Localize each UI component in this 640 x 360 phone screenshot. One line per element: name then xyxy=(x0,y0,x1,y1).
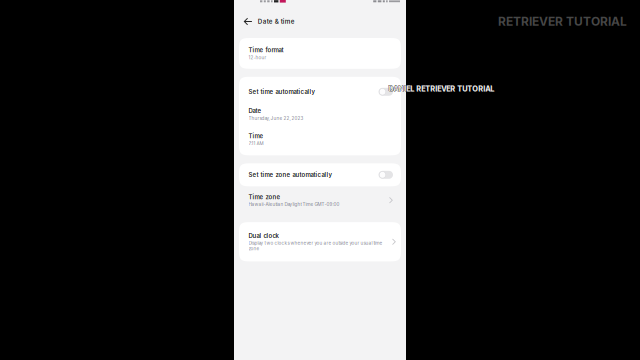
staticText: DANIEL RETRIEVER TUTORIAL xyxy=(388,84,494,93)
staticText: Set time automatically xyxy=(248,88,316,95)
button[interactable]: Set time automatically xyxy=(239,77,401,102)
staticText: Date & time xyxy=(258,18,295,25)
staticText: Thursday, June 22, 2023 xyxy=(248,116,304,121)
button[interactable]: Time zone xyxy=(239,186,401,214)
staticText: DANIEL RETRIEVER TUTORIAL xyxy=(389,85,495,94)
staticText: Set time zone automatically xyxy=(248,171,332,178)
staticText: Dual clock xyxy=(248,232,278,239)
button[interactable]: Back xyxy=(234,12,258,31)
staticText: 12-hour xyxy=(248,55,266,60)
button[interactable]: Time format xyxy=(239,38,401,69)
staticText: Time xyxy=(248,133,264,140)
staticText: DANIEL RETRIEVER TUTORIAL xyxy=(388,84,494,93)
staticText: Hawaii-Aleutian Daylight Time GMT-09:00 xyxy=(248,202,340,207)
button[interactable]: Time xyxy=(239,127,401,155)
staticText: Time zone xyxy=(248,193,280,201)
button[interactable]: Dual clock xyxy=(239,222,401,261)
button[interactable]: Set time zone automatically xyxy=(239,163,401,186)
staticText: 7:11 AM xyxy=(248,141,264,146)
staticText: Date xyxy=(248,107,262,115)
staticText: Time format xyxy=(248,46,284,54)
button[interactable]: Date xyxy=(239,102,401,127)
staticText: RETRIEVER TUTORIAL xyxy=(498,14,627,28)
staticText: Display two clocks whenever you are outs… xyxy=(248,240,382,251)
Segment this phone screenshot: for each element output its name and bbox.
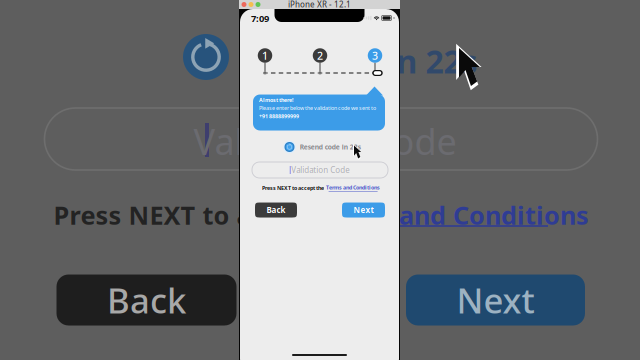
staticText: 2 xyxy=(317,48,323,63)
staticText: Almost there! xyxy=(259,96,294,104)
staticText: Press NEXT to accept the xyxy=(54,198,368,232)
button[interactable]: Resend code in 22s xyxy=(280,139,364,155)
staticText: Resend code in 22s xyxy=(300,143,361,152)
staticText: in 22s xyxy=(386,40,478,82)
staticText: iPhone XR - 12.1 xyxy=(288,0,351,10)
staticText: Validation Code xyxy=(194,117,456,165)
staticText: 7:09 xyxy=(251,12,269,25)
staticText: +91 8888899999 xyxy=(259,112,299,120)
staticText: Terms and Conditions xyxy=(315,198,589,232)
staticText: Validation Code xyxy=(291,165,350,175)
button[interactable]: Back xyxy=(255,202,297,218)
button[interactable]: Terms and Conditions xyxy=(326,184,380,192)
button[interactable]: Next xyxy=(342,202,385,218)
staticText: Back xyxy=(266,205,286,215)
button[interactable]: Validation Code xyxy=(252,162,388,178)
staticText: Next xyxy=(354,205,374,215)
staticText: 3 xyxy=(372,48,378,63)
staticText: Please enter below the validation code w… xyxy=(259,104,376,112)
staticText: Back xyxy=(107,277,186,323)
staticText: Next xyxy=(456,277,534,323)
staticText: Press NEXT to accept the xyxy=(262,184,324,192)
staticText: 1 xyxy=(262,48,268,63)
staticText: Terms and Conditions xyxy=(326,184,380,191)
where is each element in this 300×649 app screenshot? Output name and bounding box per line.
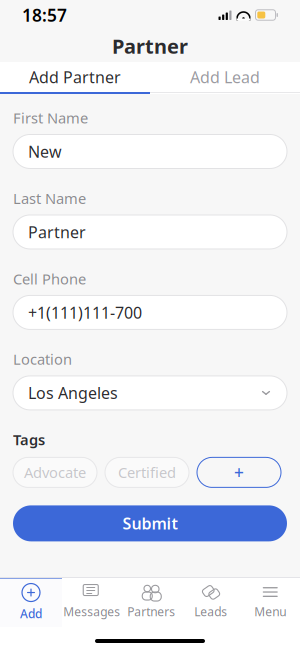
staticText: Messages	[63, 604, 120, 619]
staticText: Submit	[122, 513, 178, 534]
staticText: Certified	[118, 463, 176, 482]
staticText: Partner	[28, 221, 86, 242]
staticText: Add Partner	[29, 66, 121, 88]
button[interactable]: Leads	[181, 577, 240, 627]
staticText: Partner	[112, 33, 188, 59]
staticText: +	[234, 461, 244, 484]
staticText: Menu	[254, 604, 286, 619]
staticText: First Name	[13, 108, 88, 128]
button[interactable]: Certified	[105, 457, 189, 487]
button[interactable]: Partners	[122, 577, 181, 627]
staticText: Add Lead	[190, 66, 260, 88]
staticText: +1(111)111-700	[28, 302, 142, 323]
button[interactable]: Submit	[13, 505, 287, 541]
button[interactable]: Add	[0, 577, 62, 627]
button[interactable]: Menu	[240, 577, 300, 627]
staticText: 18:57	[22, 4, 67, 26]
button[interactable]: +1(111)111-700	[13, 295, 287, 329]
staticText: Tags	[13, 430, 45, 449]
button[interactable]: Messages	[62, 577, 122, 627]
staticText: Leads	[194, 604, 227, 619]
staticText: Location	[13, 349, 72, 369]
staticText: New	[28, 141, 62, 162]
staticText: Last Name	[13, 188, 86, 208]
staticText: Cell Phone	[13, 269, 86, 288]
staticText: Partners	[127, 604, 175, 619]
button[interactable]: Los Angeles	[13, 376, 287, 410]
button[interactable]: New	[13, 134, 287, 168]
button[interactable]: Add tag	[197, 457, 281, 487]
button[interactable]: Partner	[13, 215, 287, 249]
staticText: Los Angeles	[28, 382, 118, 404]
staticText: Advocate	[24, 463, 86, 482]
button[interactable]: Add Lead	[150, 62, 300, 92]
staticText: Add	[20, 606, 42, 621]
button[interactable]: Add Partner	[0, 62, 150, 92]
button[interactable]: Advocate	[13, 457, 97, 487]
******************************
- **GOAL OF THE EXERCISE**
I need the lines from the one holding "where is each" through the last line of the entries set down exactly, with every picture left out.

- **OUTPUT BELOW**
where is each element in this 300×649 app screenshot? Output name and bounding box per line.
staticText: Messages	[63, 604, 120, 619]
staticText: Submit	[122, 513, 178, 534]
staticText: Certified	[118, 463, 176, 482]
staticText: Partner	[28, 221, 86, 242]
staticText: Add Partner	[29, 66, 121, 88]
button[interactable]: Leads	[181, 577, 240, 627]
staticText: Partner	[112, 33, 188, 59]
staticText: +	[234, 461, 244, 484]
staticText: Menu	[254, 604, 286, 619]
staticText: First Name	[13, 108, 88, 128]
button[interactable]: Certified	[105, 457, 189, 487]
button[interactable]: Partners	[122, 577, 181, 627]
staticText: Add Lead	[190, 66, 260, 88]
staticText: +1(111)111-700	[28, 302, 142, 323]
button[interactable]: Submit	[13, 505, 287, 541]
button[interactable]: Add	[0, 577, 62, 627]
button[interactable]: Menu	[240, 577, 300, 627]
staticText: 18:57	[22, 4, 67, 26]
button[interactable]: +1(111)111-700	[13, 295, 287, 329]
staticText: Tags	[13, 430, 45, 449]
button[interactable]: Messages	[62, 577, 122, 627]
staticText: Leads	[194, 604, 227, 619]
staticText: Location	[13, 349, 72, 369]
staticText: New	[28, 141, 62, 162]
staticText: Last Name	[13, 188, 86, 208]
staticText: Cell Phone	[13, 269, 86, 288]
staticText: Partners	[127, 604, 175, 619]
button[interactable]: Los Angeles	[13, 376, 287, 410]
button[interactable]: New	[13, 134, 287, 168]
button[interactable]: Add tag	[197, 457, 281, 487]
button[interactable]: Partner	[13, 215, 287, 249]
staticText: Los Angeles	[28, 382, 118, 404]
staticText: Advocate	[24, 463, 86, 482]
button[interactable]: Add Lead	[150, 62, 300, 92]
staticText: Add	[20, 606, 42, 621]
button[interactable]: Add Partner	[0, 62, 150, 92]
button[interactable]: Advocate	[13, 457, 97, 487]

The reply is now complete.